The biggest blessings came from my stepson, who came to live with us this week. I am encouraged by the possibilities this “new start” will afford him and the opportunities for growth it will afford all of us. On the way to get into the car after the morning’s service, he told Kent that he was moved by our testimony and that our words were not only our (Kent and my) declaration, but also that of the entire family. When Kent recounted this incident to me, tears filled my eyes and my heart was completely filled with the promise that we are not in control, but God is…what a relief! Blessings abound!

How about you? What is your cardboard testimony?

Tuesday, November 11, 2008

Everything I Know About Life--I Learned From a Middle School Basketball Game

Chandler’s first middle school basketball game was tonight.
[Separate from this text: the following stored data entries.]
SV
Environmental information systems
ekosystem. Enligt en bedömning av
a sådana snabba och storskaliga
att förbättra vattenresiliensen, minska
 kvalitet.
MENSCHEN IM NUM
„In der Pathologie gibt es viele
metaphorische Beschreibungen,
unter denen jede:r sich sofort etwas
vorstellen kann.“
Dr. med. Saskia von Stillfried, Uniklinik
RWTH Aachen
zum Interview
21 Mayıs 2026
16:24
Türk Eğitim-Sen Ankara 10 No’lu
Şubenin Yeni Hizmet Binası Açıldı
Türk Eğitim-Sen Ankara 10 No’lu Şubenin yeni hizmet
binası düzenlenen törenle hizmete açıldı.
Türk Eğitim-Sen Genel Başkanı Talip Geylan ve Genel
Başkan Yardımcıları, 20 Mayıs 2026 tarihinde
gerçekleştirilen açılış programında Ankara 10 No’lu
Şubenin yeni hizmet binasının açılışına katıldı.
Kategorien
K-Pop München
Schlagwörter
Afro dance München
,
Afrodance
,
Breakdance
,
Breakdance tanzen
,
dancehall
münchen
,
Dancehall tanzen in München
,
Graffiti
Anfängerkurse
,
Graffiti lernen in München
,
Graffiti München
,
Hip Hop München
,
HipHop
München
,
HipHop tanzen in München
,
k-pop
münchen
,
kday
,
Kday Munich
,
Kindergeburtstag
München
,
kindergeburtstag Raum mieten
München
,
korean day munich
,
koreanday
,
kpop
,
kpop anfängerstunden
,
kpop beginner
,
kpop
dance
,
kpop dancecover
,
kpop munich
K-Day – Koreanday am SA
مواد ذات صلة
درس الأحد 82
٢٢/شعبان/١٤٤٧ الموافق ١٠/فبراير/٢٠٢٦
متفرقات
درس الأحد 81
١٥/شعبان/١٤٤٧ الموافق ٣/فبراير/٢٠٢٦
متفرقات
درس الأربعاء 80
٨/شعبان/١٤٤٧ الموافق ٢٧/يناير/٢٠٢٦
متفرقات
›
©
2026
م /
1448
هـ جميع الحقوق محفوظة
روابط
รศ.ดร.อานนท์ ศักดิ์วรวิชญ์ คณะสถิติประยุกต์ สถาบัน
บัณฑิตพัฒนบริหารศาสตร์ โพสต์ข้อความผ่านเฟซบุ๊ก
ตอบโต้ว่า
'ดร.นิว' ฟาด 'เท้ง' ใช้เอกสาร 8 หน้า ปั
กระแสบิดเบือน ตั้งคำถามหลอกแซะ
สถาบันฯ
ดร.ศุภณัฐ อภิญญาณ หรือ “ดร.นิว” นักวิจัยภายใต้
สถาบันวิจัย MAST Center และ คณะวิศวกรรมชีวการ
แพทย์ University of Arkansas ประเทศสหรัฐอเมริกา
He started at center. On this, his birthday, Don would have been so very proud of him. Chandler had a cheering section this evening. Kent and I attended, Chad and Joy, Grandma and Grandpa Abla, and Charleen were all present for his debut. As I sat watching Chandler play, I was surprised to find how much the game resembled lessons I have learned in life, so in honor of Chandler’s first game, I bring to you…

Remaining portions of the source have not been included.